[AIM OF THE EXERCISE]
Print each line of the material again, keeping everything exact.

[INPUT DATA]
--------------------------------

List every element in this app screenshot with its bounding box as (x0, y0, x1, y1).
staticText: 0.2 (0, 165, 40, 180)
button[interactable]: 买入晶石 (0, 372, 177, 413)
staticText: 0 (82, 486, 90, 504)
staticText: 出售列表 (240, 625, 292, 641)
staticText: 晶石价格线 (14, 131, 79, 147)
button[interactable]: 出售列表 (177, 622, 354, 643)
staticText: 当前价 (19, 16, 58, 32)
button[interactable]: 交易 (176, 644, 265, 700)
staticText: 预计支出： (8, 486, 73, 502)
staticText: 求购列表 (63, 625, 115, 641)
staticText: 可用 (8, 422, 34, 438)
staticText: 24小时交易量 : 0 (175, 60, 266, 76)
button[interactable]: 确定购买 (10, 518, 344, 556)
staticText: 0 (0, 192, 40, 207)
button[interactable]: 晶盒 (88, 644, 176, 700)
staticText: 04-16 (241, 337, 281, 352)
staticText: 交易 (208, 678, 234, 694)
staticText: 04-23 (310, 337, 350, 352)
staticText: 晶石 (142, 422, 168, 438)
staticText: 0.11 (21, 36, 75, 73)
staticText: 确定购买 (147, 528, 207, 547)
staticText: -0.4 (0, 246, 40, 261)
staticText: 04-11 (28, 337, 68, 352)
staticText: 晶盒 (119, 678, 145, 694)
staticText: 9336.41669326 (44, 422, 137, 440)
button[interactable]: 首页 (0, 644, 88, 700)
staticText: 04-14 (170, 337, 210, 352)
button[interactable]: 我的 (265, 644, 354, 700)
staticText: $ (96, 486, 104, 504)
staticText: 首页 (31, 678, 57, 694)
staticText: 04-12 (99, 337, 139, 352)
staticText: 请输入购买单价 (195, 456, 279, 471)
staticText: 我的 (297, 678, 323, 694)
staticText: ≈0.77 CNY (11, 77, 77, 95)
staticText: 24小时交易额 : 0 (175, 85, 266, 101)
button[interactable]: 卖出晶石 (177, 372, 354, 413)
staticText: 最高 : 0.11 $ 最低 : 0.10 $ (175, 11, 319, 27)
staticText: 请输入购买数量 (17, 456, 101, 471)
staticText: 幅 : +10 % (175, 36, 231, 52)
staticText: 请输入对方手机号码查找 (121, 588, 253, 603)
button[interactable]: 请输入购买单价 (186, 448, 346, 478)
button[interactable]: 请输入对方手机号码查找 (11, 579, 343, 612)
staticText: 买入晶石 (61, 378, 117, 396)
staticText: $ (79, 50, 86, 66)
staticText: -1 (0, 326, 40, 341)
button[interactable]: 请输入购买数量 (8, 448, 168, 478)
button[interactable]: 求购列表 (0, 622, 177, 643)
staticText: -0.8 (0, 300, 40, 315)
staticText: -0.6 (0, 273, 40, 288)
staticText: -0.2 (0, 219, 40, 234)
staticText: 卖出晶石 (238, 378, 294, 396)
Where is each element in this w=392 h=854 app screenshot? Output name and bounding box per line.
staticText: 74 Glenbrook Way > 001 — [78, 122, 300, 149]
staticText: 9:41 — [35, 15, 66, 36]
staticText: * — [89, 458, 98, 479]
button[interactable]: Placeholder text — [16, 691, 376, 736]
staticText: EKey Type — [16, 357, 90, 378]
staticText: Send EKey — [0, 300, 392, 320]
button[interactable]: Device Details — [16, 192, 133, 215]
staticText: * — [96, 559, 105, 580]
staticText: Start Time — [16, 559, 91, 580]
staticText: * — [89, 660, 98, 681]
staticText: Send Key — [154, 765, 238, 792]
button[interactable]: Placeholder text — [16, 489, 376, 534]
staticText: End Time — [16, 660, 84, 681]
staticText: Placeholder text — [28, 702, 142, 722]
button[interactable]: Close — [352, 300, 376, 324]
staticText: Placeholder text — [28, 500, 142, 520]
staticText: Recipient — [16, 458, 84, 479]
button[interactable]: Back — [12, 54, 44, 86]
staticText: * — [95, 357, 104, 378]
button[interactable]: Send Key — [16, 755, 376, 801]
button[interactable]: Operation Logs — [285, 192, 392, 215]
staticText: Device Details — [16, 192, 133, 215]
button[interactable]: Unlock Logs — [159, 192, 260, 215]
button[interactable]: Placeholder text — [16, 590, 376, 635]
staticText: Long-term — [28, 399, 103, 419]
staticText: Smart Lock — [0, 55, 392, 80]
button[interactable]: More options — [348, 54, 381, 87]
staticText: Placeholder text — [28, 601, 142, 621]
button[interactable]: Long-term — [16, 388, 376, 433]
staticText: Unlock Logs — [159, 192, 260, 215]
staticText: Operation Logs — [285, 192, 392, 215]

--------------------------------

[EXPECTED ANSWER]
List every element in this app screenshot with its bounding box as (x0, y0, x1, y1).
staticText: 0.2 (0, 165, 40, 180)
button[interactable]: 买入晶石 (0, 372, 177, 413)
staticText: 0 (82, 486, 90, 504)
staticText: 出售列表 (240, 625, 292, 641)
staticText: 晶石价格线 (14, 131, 79, 147)
button[interactable]: 出售列表 (177, 622, 354, 643)
staticText: 当前价 (19, 16, 58, 32)
button[interactable]: 交易 (176, 644, 265, 700)
staticText: 预计支出： (8, 486, 73, 502)
staticText: 求购列表 (63, 625, 115, 641)
staticText: 可用 (8, 422, 34, 438)
staticText: 24小时交易量 : 0 (175, 60, 266, 76)
button[interactable]: 确定购买 (10, 518, 344, 556)
staticText: 0 (0, 192, 40, 207)
button[interactable]: 晶盒 (88, 644, 176, 700)
staticText: 04-16 (241, 337, 281, 352)
staticText: 交易 (208, 678, 234, 694)
staticText: 04-23 (310, 337, 350, 352)
staticText: 晶石 (142, 422, 168, 438)
staticText: 0.11 (21, 36, 75, 73)
staticText: 确定购买 (147, 528, 207, 547)
staticText: -0.4 (0, 246, 40, 261)
staticText: 04-11 (28, 337, 68, 352)
staticText: 晶盒 (119, 678, 145, 694)
staticText: 9336.41669326 (44, 422, 137, 440)
button[interactable]: 首页 (0, 644, 88, 700)
staticText: 04-14 (170, 337, 210, 352)
button[interactable]: 我的 (265, 644, 354, 700)
staticText: $ (96, 486, 104, 504)
staticText: 首页 (31, 678, 57, 694)
staticText: 04-12 (99, 337, 139, 352)
staticText: 请输入购买单价 (195, 456, 279, 471)
staticText: 我的 (297, 678, 323, 694)
staticText: ≈0.77 CNY (11, 77, 77, 95)
staticText: 24小时交易额 : 0 (175, 85, 266, 101)
button[interactable]: 卖出晶石 (177, 372, 354, 413)
staticText: 最高 : 0.11 $ 最低 : 0.10 $ (175, 11, 319, 27)
staticText: 请输入购买数量 (17, 456, 101, 471)
staticText: 幅 : +10 % (175, 36, 231, 52)
staticText: 请输入对方手机号码查找 (121, 588, 253, 603)
button[interactable]: 请输入购买单价 (186, 448, 346, 478)
button[interactable]: 请输入对方手机号码查找 (11, 579, 343, 612)
staticText: 买入晶石 (61, 378, 117, 396)
staticText: $ (79, 50, 86, 66)
staticText: -1 (0, 326, 40, 341)
button[interactable]: 请输入购买数量 (8, 448, 168, 478)
button[interactable]: 求购列表 (0, 622, 177, 643)
staticText: -0.8 (0, 300, 40, 315)
staticText: -0.6 (0, 273, 40, 288)
staticText: -0.2 (0, 219, 40, 234)
staticText: 卖出晶石 (238, 378, 294, 396)
Where is each element in this w=392 h=854 app screenshot? Output name and bounding box per line.
staticText: 74 Glenbrook Way > 001 — [78, 122, 300, 149]
staticText: 9:41 — [35, 15, 66, 36]
staticText: * — [89, 458, 98, 479]
button[interactable]: Placeholder text — [16, 691, 376, 736]
staticText: EKey Type — [16, 357, 90, 378]
staticText: Send EKey — [0, 300, 392, 320]
button[interactable]: Device Details — [16, 192, 133, 215]
staticText: * — [96, 559, 105, 580]
staticText: Start Time — [16, 559, 91, 580]
staticText: * — [89, 660, 98, 681]
staticText: Send Key — [154, 765, 238, 792]
button[interactable]: Placeholder text — [16, 489, 376, 534]
staticText: End Time — [16, 660, 84, 681]
staticText: Placeholder text — [28, 702, 142, 722]
button[interactable]: Close — [352, 300, 376, 324]
staticText: Placeholder text — [28, 500, 142, 520]
staticText: Recipient — [16, 458, 84, 479]
button[interactable]: Back — [12, 54, 44, 86]
staticText: * — [95, 357, 104, 378]
button[interactable]: Send Key — [16, 755, 376, 801]
button[interactable]: Operation Logs — [285, 192, 392, 215]
staticText: Device Details — [16, 192, 133, 215]
button[interactable]: Unlock Logs — [159, 192, 260, 215]
button[interactable]: Placeholder text — [16, 590, 376, 635]
staticText: Long-term — [28, 399, 103, 419]
staticText: Smart Lock — [0, 55, 392, 80]
button[interactable]: More options — [348, 54, 381, 87]
staticText: Placeholder text — [28, 601, 142, 621]
button[interactable]: Long-term — [16, 388, 376, 433]
staticText: Unlock Logs — [159, 192, 260, 215]
staticText: Operation Logs — [285, 192, 392, 215]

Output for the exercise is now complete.